New Delhi | To ensure safety of the securities markets, top stock exchange BSE will introduce a new mechanism to automatically cancel reversal trades executed on its equity derivatives segment from this week. The new mechanism, Reversal Trade Prevention Check (RTPC), is aimed at preventing potential cases of trade reversal taking place on the exchange’s trading platform which may have been undertaken for the purposes of tax evasion.
It will act as a preventive measure wherein the second leg of a potential reversal trade will be automatically cancelled by trading system at the time of order matching in an on-line real time manner. The exchange is implementing the new measure with effect from March 14, 2016, the exchange said. To begin with, RTPC has been made applicable on select set of contracts in equity derivatives segment.

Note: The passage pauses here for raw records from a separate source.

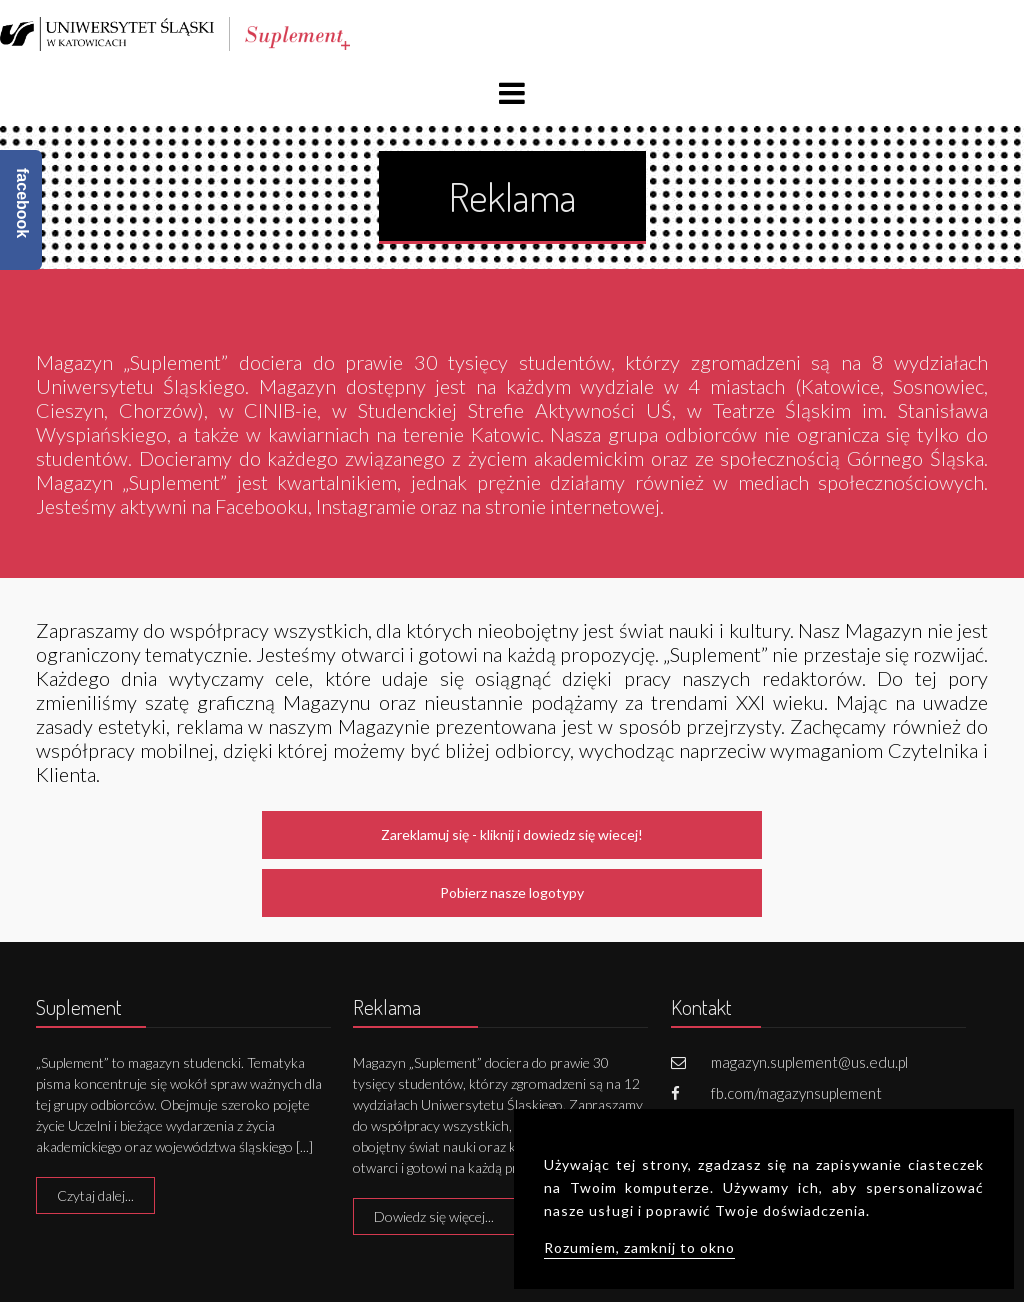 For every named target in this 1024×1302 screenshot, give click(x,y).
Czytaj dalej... (95, 1195)
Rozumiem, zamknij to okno (639, 1247)
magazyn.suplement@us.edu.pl (809, 1062)
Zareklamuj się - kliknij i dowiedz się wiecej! (512, 834)
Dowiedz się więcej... (434, 1216)
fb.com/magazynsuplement (796, 1093)
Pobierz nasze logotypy (512, 892) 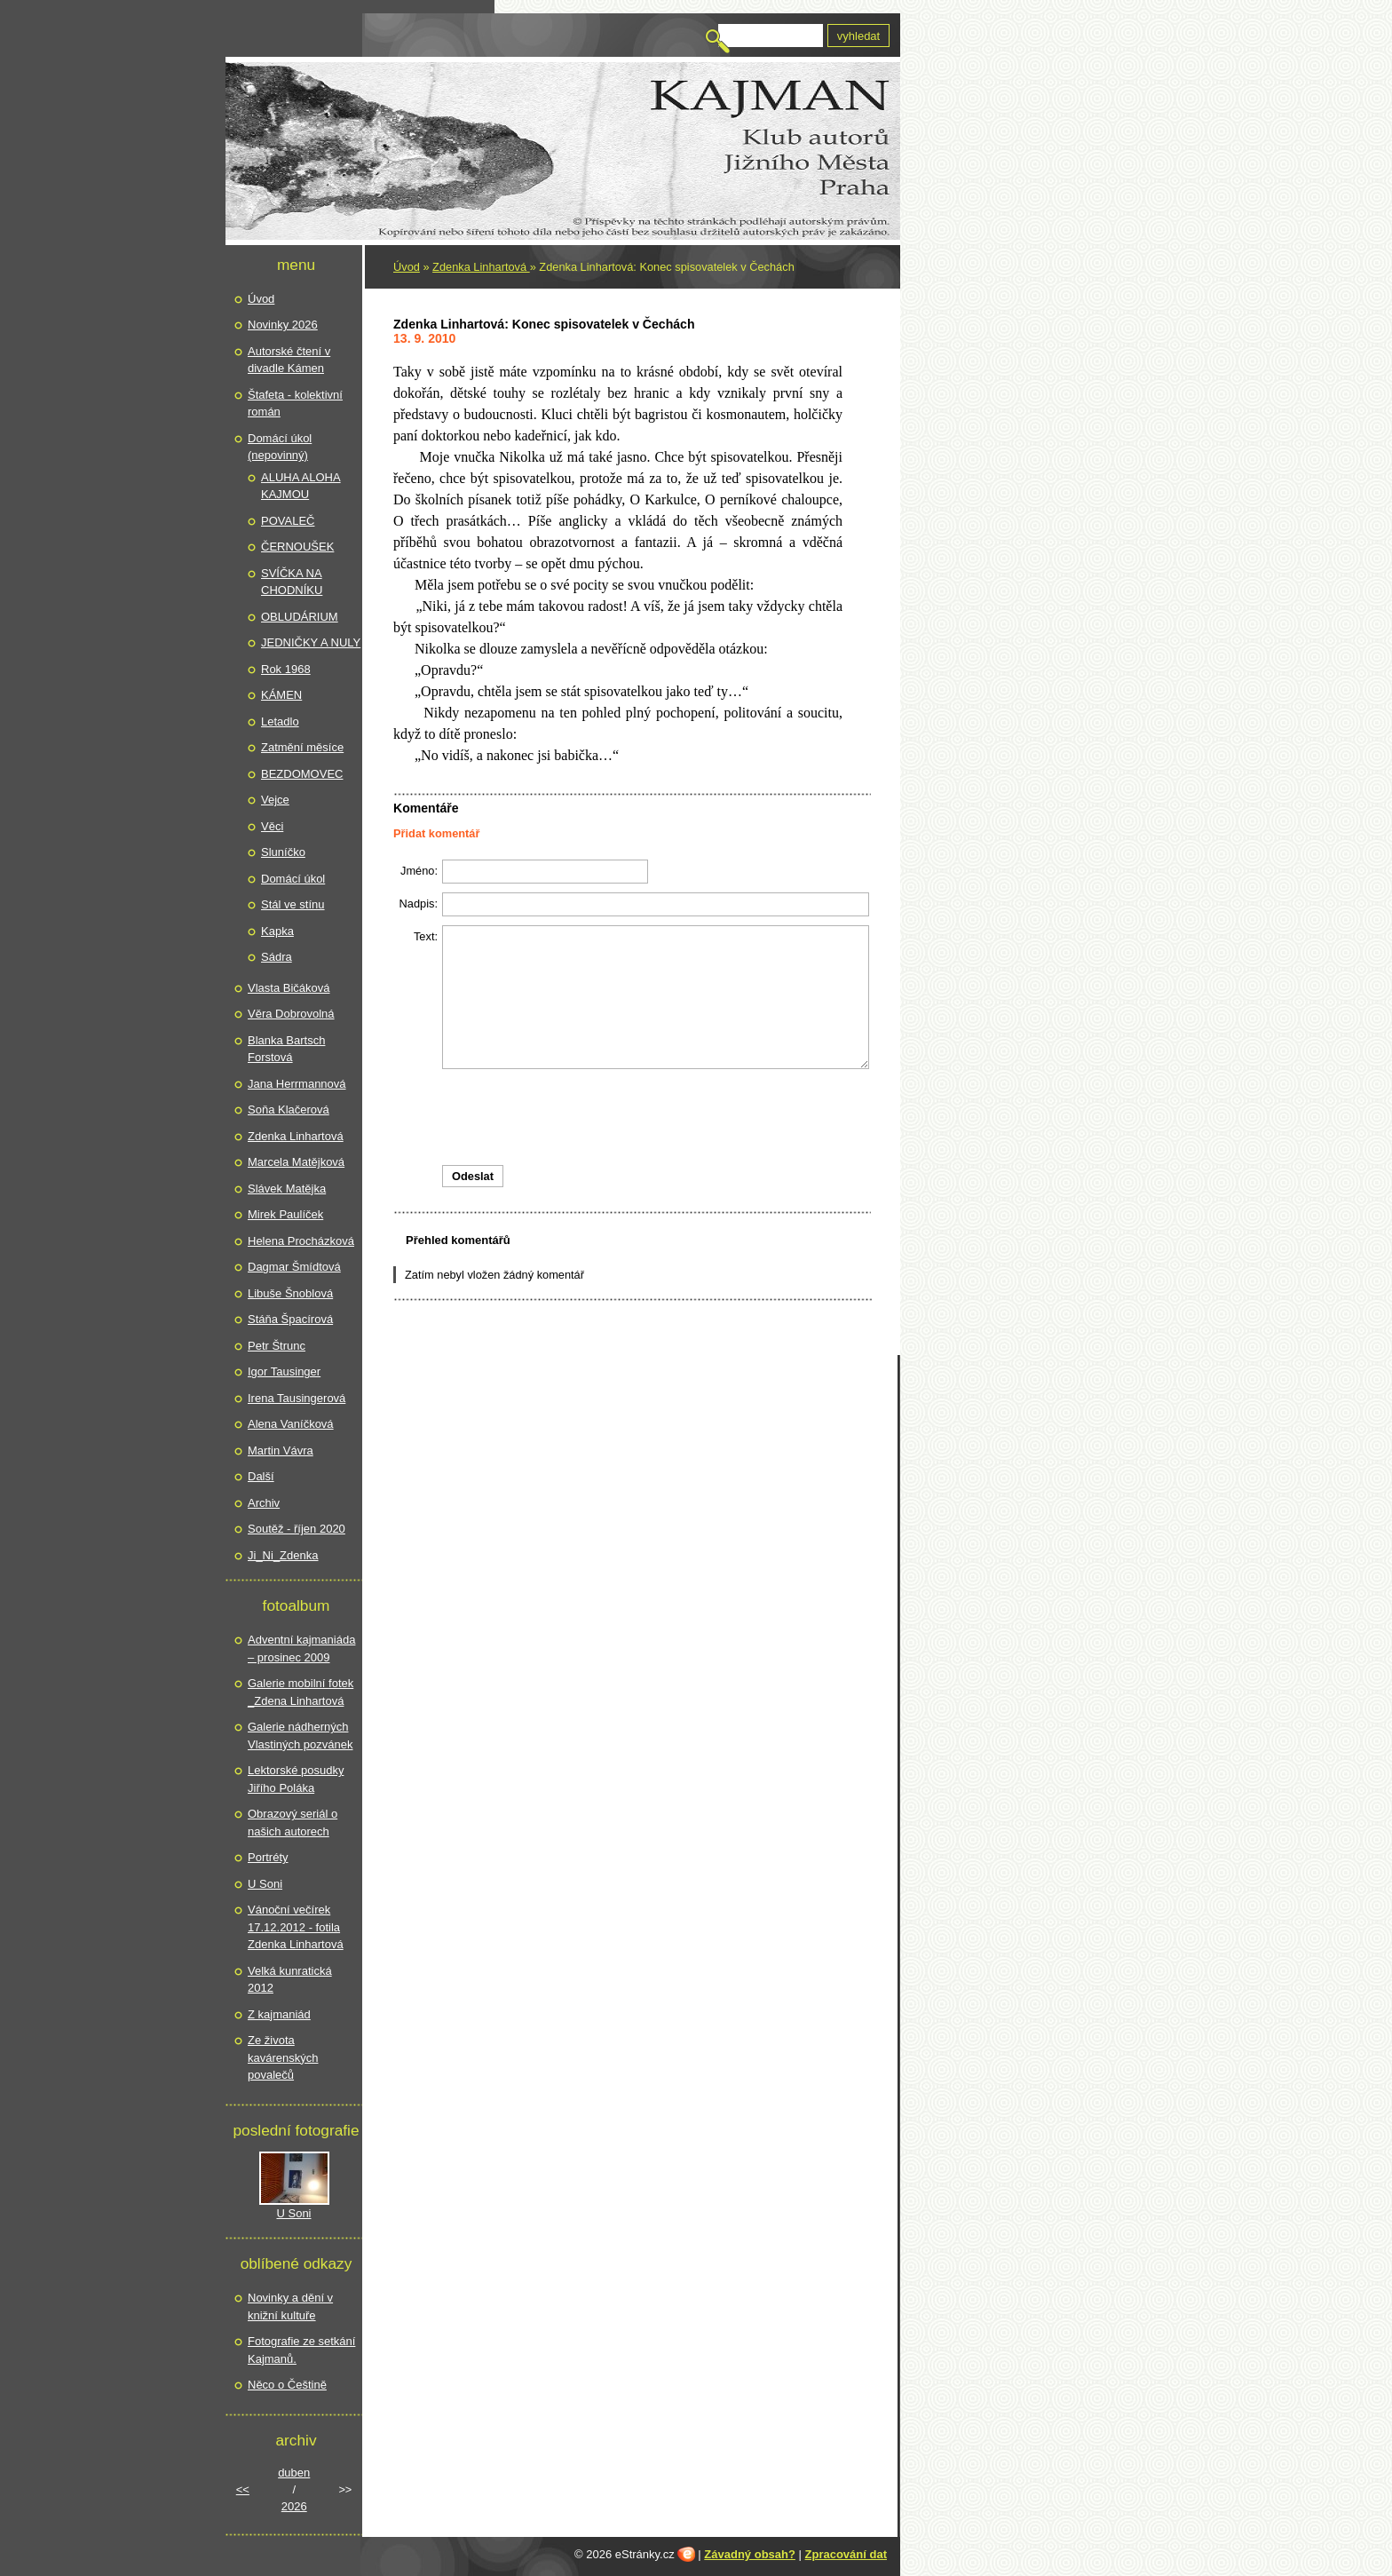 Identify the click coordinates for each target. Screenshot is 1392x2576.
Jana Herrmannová (297, 1083)
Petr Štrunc (276, 1345)
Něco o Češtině (287, 2384)
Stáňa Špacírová (290, 1319)
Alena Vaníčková (291, 1424)
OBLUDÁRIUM (299, 616)
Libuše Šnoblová (290, 1293)
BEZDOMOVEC (302, 774)
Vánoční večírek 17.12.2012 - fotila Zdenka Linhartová (296, 1927)
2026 (294, 2506)
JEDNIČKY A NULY (310, 642)
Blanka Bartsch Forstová (286, 1049)
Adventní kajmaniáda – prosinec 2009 (301, 1648)
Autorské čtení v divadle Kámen (289, 360)
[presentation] (632, 1117)
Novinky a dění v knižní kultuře (290, 2306)
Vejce (275, 799)
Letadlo (280, 721)
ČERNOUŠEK (297, 546)
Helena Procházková (301, 1241)
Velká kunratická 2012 (290, 1979)
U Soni (265, 1883)
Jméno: (419, 870)
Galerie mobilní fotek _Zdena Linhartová (300, 1692)
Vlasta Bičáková (289, 988)
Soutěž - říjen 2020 (296, 1528)
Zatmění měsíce (302, 747)
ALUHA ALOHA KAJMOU (301, 486)
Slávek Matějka (287, 1188)
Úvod (406, 266)
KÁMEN (281, 694)
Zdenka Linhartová (481, 266)
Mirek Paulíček (285, 1214)
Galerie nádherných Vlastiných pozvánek (300, 1735)
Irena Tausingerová (296, 1398)
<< (242, 2489)
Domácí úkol (293, 878)
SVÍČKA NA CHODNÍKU (291, 582)
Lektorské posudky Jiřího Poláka (296, 1779)
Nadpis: (418, 903)
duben (294, 2472)
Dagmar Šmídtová (294, 1266)
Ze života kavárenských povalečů (283, 2057)
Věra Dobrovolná (291, 1013)
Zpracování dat (846, 2554)
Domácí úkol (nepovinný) (280, 447)
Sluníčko (283, 852)
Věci (272, 826)
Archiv (264, 1503)
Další (261, 1476)
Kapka (277, 931)
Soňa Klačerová (288, 1109)
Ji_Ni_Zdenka (283, 1555)
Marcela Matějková (296, 1162)
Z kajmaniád (279, 2014)
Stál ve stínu (293, 904)
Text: (426, 936)
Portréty (268, 1857)
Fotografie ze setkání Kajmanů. (301, 2350)
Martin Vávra (280, 1450)
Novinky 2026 (283, 324)
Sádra (276, 956)
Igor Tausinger (284, 1371)
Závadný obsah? (749, 2554)
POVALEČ (287, 520)
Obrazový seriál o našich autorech (292, 1822)
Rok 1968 (286, 669)
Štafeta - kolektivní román (295, 403)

The facility would be applicable on all contracts available for trading in the equity derivatives segment except for stock futures, futures contracts as well as current and near-month options contracts on S&P BSE Sensex. Besides, a mock trading session was conducted yesterday to enable the trading members to conduct necessary testing of their trading applications for this check.
Reversal of trade implies that for a buy transaction initially entered into by a broker for a particular client for a specific quantity, there is a corresponding sale transaction which takes place during the day for the same quantity between the same set of broker/clients and vice-versa. Earlier, BSE had implemented self-trade prevention check functionality and periodic price bands to curb manipulation in the capital markets.